If a line of the records contains the string "search", copy it out.

╔══

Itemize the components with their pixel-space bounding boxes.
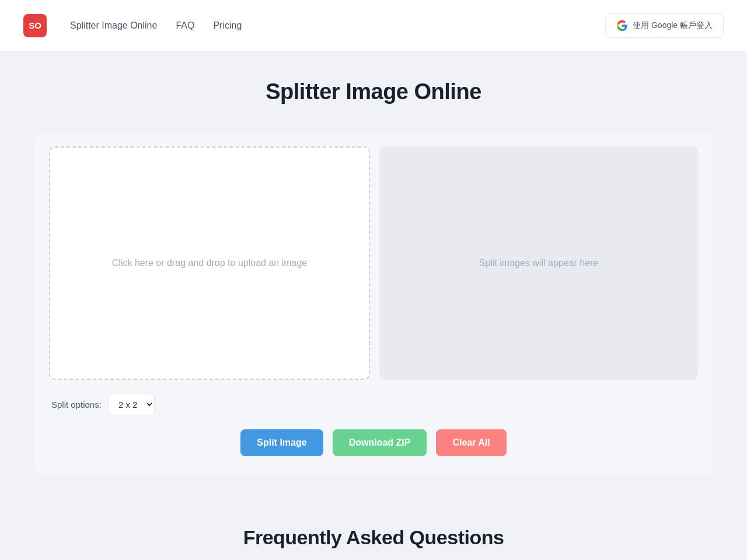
google-login-label: 使用 Google 帳戶登入 xyxy=(633,20,713,31)
header: SO Splitter Image Online FAQ Pricing 使用 … xyxy=(0,0,747,51)
clear-all-button[interactable]: Clear All xyxy=(436,429,506,456)
nav-splitter-image-online[interactable]: Splitter Image Online xyxy=(70,20,157,31)
split-select[interactable]: 1 x 2 2 x 1 2 x 2 3 x 3 4 x 4 xyxy=(109,394,155,415)
page-title: Splitter Image Online xyxy=(23,79,724,104)
google-icon xyxy=(616,20,628,32)
work-area: Click here or drag and drop to upload an… xyxy=(35,132,712,475)
split-image-button[interactable]: Split Image xyxy=(240,429,323,456)
main-content: Splitter Image Online Click here or drag… xyxy=(0,51,747,498)
navigation: Splitter Image Online FAQ Pricing xyxy=(70,20,242,31)
panels-container: Click here or drag and drop to upload an… xyxy=(49,146,698,380)
download-zip-button[interactable]: Download ZIP xyxy=(333,429,427,456)
header-left: SO Splitter Image Online FAQ Pricing xyxy=(23,14,242,37)
google-login-button[interactable]: 使用 Google 帳戶登入 xyxy=(605,13,724,38)
preview-placeholder: Split images will appear here xyxy=(467,246,610,280)
split-options-label: Split options: xyxy=(51,400,102,410)
faq-title: Frequently Asked Questions xyxy=(23,526,724,549)
actions-row: Split Image Download ZIP Clear All xyxy=(49,429,698,461)
upload-panel[interactable]: Click here or drag and drop to upload an… xyxy=(49,146,370,380)
faq-section: Frequently Asked Questions xyxy=(0,498,747,560)
logo[interactable]: SO xyxy=(23,14,47,37)
main-section: Splitter Image Online Click here or drag… xyxy=(0,51,747,498)
upload-placeholder: Click here or drag and drop to upload an… xyxy=(100,246,319,280)
preview-panel: Split images will appear here xyxy=(379,146,698,380)
nav-faq[interactable]: FAQ xyxy=(176,20,194,31)
options-row: Split options: 1 x 2 2 x 1 2 x 2 3 x 3 4… xyxy=(49,394,698,415)
nav-pricing[interactable]: Pricing xyxy=(213,20,242,31)
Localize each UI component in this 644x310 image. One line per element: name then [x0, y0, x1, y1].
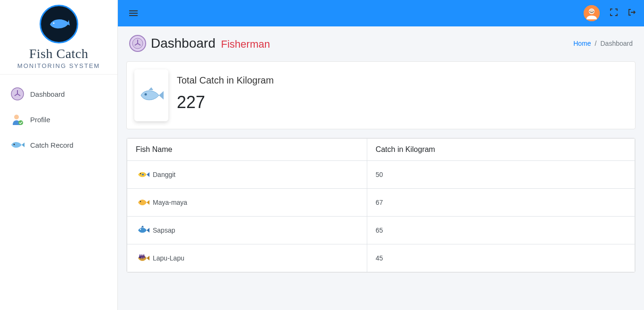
- sidebar-item-catch-record[interactable]: Catch Record: [0, 132, 117, 158]
- sidebar-nav: Dashboard Profile Catch Record: [0, 75, 117, 164]
- sidebar-item-profile[interactable]: Profile: [0, 107, 117, 132]
- profile-icon: [10, 112, 25, 126]
- catch-table: Fish Name Catch in Kilogram Danggit 50 M…: [127, 138, 635, 272]
- svg-point-12: [140, 229, 141, 230]
- table-row: Maya-maya 67: [127, 189, 635, 217]
- sidebar-item-dashboard[interactable]: Dashboard: [0, 81, 117, 107]
- brand-subtitle: Monitoring System: [5, 62, 113, 69]
- sidebar-item-label: Profile: [30, 116, 50, 124]
- main-content: Dashboard Fisherman Home / Dashboard Tot…: [118, 0, 644, 282]
- fish-thumb-icon: [136, 168, 150, 182]
- total-catch-card: Total Catch in Kilogram 227: [126, 61, 636, 129]
- table-row: Danggit 50: [127, 161, 635, 189]
- cell-catch-kg: 45: [367, 244, 635, 272]
- catch-table-card: Fish Name Catch in Kilogram Danggit 50 M…: [126, 138, 636, 273]
- user-avatar[interactable]: [584, 5, 600, 21]
- cell-fish-name: Lapu-Lapu: [127, 244, 367, 272]
- fish-thumb-icon: [136, 223, 150, 237]
- cell-fish-name: Danggit: [127, 161, 367, 189]
- column-catch-kg: Catch in Kilogram: [367, 139, 635, 161]
- dashboard-icon: [10, 87, 25, 101]
- fullscreen-icon[interactable]: [610, 8, 618, 18]
- stat-value: 227: [177, 92, 274, 112]
- stat-label: Total Catch in Kilogram: [177, 75, 274, 86]
- menu-toggle-button[interactable]: [126, 6, 140, 20]
- page-icon: [129, 35, 146, 52]
- svg-point-9: [145, 93, 147, 96]
- cell-catch-kg: 50: [367, 161, 635, 189]
- svg-point-10: [140, 173, 141, 174]
- svg-point-7: [589, 9, 594, 14]
- breadcrumb-separator: /: [595, 40, 597, 47]
- table-row: Sapsap 65: [127, 217, 635, 244]
- sidebar: Fish Catch Monitoring System Dashboard P…: [0, 0, 118, 310]
- svg-point-4: [14, 144, 15, 145]
- logout-icon[interactable]: [628, 8, 636, 18]
- breadcrumb: Home / Dashboard: [573, 40, 633, 47]
- breadcrumb-current: Dashboard: [601, 40, 633, 47]
- cell-fish-name: Sapsap: [127, 217, 367, 244]
- svg-point-11: [140, 201, 141, 202]
- sidebar-item-label: Dashboard: [30, 90, 65, 98]
- cell-catch-kg: 65: [367, 217, 635, 244]
- topbar: [118, 0, 644, 26]
- table-row: Lapu-Lapu 45: [127, 244, 635, 272]
- breadcrumb-home-link[interactable]: Home: [573, 40, 591, 47]
- stat-fish-icon: [134, 69, 168, 121]
- svg-point-13: [140, 257, 140, 258]
- brand-logo-area: Fish Catch Monitoring System: [0, 0, 117, 75]
- brand-title: Fish Catch: [5, 46, 113, 61]
- fish-icon: [10, 138, 25, 152]
- sidebar-item-label: Catch Record: [30, 141, 74, 149]
- svg-point-2: [14, 115, 19, 119]
- cell-catch-kg: 67: [367, 189, 635, 217]
- page-subtitle: Fisherman: [221, 38, 270, 50]
- column-fish-name: Fish Name: [127, 139, 367, 161]
- fish-thumb-icon: [136, 195, 150, 209]
- brand-logo-icon: [40, 5, 78, 43]
- fish-thumb-icon: [136, 251, 150, 265]
- cell-fish-name: Maya-maya: [127, 189, 367, 217]
- content-header: Dashboard Fisherman Home / Dashboard: [118, 26, 644, 57]
- page-title: Dashboard Fisherman: [151, 36, 270, 51]
- svg-point-0: [53, 23, 54, 24]
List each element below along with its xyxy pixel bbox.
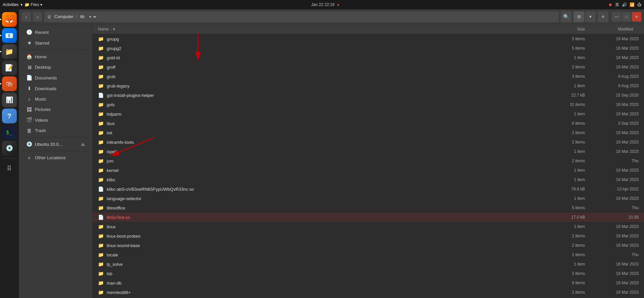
sidebar-item-music[interactable]: ♪ Music [21, 94, 90, 104]
file-row[interactable]: 📁 klibc 1 item 16 Mar 2023 [93, 175, 644, 184]
dock-help[interactable]: ? [2, 109, 17, 123]
sidebar-item-desktop[interactable]: 🖥 Desktop [21, 62, 90, 72]
column-modified-header[interactable]: Modified [585, 27, 639, 32]
file-modified: 16 Mar 2023 [585, 55, 639, 60]
sidebar-item-videos[interactable]: 🎬 Videos [21, 115, 90, 125]
column-size-label: Size [577, 27, 585, 32]
view-dropdown-button[interactable]: ▾ [585, 11, 596, 22]
file-row[interactable]: 📁 lp_solve 1 item 16 Mar 2023 [93, 259, 644, 269]
file-row[interactable]: 📁 init 2 items 16 Mar 2023 [93, 128, 644, 137]
file-row[interactable]: 📁 memtest86+ 2 items 16 Mar 2023 [93, 288, 644, 297]
breadcrumb-dropdown[interactable]: ▾ [87, 14, 97, 20]
column-name-dropdown[interactable]: ▾ [113, 27, 115, 32]
file-modified: 16 Mar 2023 [585, 112, 639, 116]
file-row[interactable]: 📁 hdparm 1 item 16 Mar 2023 [93, 109, 644, 119]
file-row[interactable]: 📁 gold-ld 1 item 16 Mar 2023 [93, 53, 644, 62]
sidebar-item-pictures[interactable]: 🖼 Pictures [21, 105, 90, 114]
back-button[interactable]: ‹ [21, 12, 31, 21]
dock-thunderbird[interactable]: 📧 [2, 28, 17, 43]
sidebar-item-documents[interactable]: 📄 Documents [21, 73, 90, 83]
column-size-header[interactable]: Size [545, 27, 585, 32]
file-type-icon: 📁 [98, 74, 105, 79]
file-size: 1 item [545, 55, 585, 60]
file-type-icon: 📁 [98, 243, 105, 248]
sidebar-device-ubuntu[interactable]: 💿 Ubuntu 20.0... ⏏ [21, 139, 90, 149]
file-row[interactable]: 📁 grub-legacy 1 item 6 Aug 2023 [93, 81, 644, 91]
file-modified: 13 Apr 2022 [585, 187, 639, 191]
sidebar-item-starred[interactable]: ★ Starred [21, 38, 90, 48]
file-row[interactable]: 📁 linux 1 item 16 Mar 2023 [93, 222, 644, 231]
dock-show-apps[interactable]: ⠿ [2, 161, 17, 176]
file-size: 2 items [545, 140, 585, 144]
file-row[interactable]: 📁 linux-sound-base 2 items 16 Mar 2023 [93, 241, 644, 250]
grid-view-button[interactable]: ⊞ [574, 11, 584, 22]
file-type-icon: 📁 [98, 102, 105, 107]
minimize-button[interactable]: — [612, 12, 621, 21]
file-name: man-db [107, 281, 545, 286]
dock-dvd[interactable]: 💿 [2, 141, 17, 156]
file-row[interactable]: 📁 groff 2 items 16 Mar 2023 [93, 62, 644, 72]
file-modified: 16 Mar 2023 [585, 243, 639, 248]
sidebar-item-recent[interactable]: 🕒 Recent [21, 27, 90, 37]
dock-ubuntu-store[interactable]: 🛍 [2, 76, 17, 91]
file-row[interactable]: 📁 ispell 1 item 16 Mar 2023 [93, 147, 644, 156]
starred-icon: ★ [26, 40, 32, 46]
breadcrumb: 🖥 Computer / lib ▾ [44, 11, 559, 22]
dock-libre[interactable]: 📊 [2, 93, 17, 107]
file-type-icon: 📁 [98, 261, 105, 267]
file-row[interactable]: 📁 gvfs 31 items 16 Mar 2023 [93, 100, 644, 109]
files-menu-label: Files [31, 2, 39, 7]
file-row[interactable]: 📁 ibus 6 items 3 Sep 2023 [93, 119, 644, 128]
file-row[interactable]: 📄 klibc-abS-oVB3xeRN8SFypUWbQvR33nc.so 7… [93, 184, 644, 194]
menu-button[interactable]: ≡ [598, 11, 608, 22]
file-row[interactable]: 📄 gst-install-plugins-helper 22.7 kB 23 … [93, 91, 644, 100]
dock-terminal[interactable]: $_ [2, 125, 17, 139]
search-button[interactable]: 🔍 [561, 11, 572, 22]
file-row[interactable]: 📄 libSoTest.so 17.0 kB 21:59 [93, 213, 644, 222]
files-menu[interactable]: 📁 Files ▾ [24, 2, 42, 7]
search-icon: 🔍 [563, 14, 569, 20]
file-row[interactable]: 📁 gnupg 5 items 16 Mar 2023 [93, 34, 644, 44]
file-size: 2 items [545, 290, 585, 295]
record-icon[interactable]: ⏺ [608, 2, 612, 7]
file-type-icon: 📁 [98, 205, 105, 211]
breadcrumb-current[interactable]: lib [79, 13, 86, 20]
sidebar-item-trash[interactable]: 🗑 Trash [21, 126, 90, 135]
network-icon[interactable]: 📶 [630, 2, 635, 7]
file-row[interactable]: 📁 man-db 9 items 16 Mar 2023 [93, 278, 644, 288]
breadcrumb-computer[interactable]: Computer [53, 13, 75, 20]
file-modified: 16 Mar 2023 [585, 290, 639, 295]
file-type-icon: 📁 [98, 290, 105, 295]
sidebar-item-home[interactable]: 🏠 Home [21, 52, 90, 62]
file-row[interactable]: 📁 initramfs-tools 2 items 16 Mar 2023 [93, 137, 644, 147]
file-modified: 16 Mar 2023 [585, 177, 639, 182]
forward-button[interactable]: › [33, 12, 42, 21]
file-row[interactable]: 📁 locale 2 items Thu [93, 250, 644, 259]
file-modified: 16 Mar 2023 [585, 281, 639, 285]
dock-librewriter[interactable]: 📝 [2, 60, 17, 75]
sidebar: 🕒 Recent ★ Starred 🏠 Home 🖥 Desktop [19, 24, 93, 298]
input-source[interactable]: 英 [615, 2, 619, 8]
file-row[interactable]: 📁 lsb 2 items 16 Mar 2023 [93, 269, 644, 278]
sidebar-item-other-locations[interactable]: + Other Locations [21, 153, 90, 163]
file-row[interactable]: 📁 jvm 2 items Thu [93, 156, 644, 166]
file-type-icon: 📁 [98, 46, 105, 51]
column-name-header[interactable]: Name ↓ ▾ [98, 27, 545, 32]
sidebar-item-downloads[interactable]: ⬇ Downloads [21, 83, 90, 94]
dock-firefox[interactable]: 🦊 [2, 12, 17, 27]
maximize-button[interactable]: □ [622, 12, 631, 21]
back-icon: ‹ [26, 14, 27, 19]
audio-icon[interactable]: 🔊 [622, 2, 627, 7]
file-row[interactable]: 📁 gnupg2 5 items 16 Mar 2023 [93, 44, 644, 53]
close-button[interactable]: ✕ [632, 12, 641, 21]
file-row[interactable]: 📁 linux-boot-probes 2 items 16 Mar 2023 [93, 231, 644, 241]
dock-files[interactable]: 📁 [2, 44, 17, 59]
file-row[interactable]: 📁 language-selector 1 item 16 Mar 2023 [93, 194, 644, 203]
file-row[interactable]: 📁 grub 3 items 6 Aug 2023 [93, 72, 644, 81]
activities-button[interactable]: Activities [3, 2, 18, 7]
file-modified: Thu [585, 205, 639, 210]
eject-button[interactable]: ⏏ [81, 142, 85, 147]
file-row[interactable]: 📁 kernel 1 item 16 Mar 2023 [93, 166, 644, 175]
power-icon[interactable]: ⏻ [637, 2, 641, 7]
file-row[interactable]: 📁 libreoffice 5 items Thu [93, 203, 644, 213]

╚══

■ **Task output**
search-button[interactable]: 🔍 [561, 11, 572, 22]
search-icon: 🔍 [563, 14, 569, 20]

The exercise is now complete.